- _Your instructions_
Word for word, copy out the entries below, but not the pictures in them.

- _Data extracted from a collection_
******************************

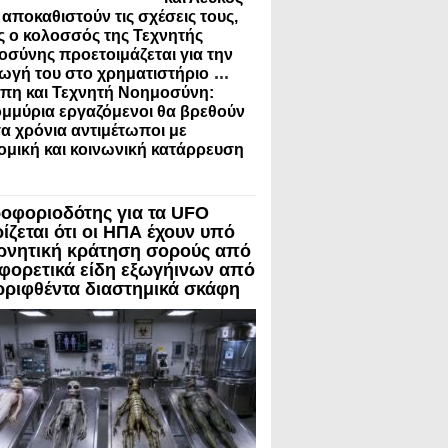
 αποκαθιστούν τις σχέσεις τους,
 ο κολοσσός της Τεχνητής
σύνης προετοιμάζεται για την
...
ωγή του στο χρηματιστήριο
πη και Τεχνητή Νοημοσύνη:
μμύρια εργαζόμενοι θα βρεθούν
γα χρόνια αντιμέτωποι με
ομική και κοινωνική κατάρρευση
οφοριοδότης για τα UFO
ίζεται ότι οι ΗΠΑ έχουν υπό
ρνητική κράτηση σορούς από
αφορετικά είδη εξωγήινων από
ρριφθέντα διαστημικά σκάφη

******************************

- _Task response_
 αποκαθιστούν τις σχέσεις τους,
 ο κολοσσός της Τεχνητής
σύνης προετοιμάζεται για την
...
ωγή του στο χρηματιστήριο
πη και Τεχνητή Νοημοσύνη:
μμύρια εργαζόμενοι θα βρεθούν
γα χρόνια αντιμέτωποι με
ομική και κοινωνική κατάρρευση
οφοριοδότης για τα UFO
ίζεται ότι οι ΗΠΑ έχουν υπό
ρνητική κράτηση σορούς από
αφορετικά είδη εξωγήινων από
ρριφθέντα διαστημικά σκάφη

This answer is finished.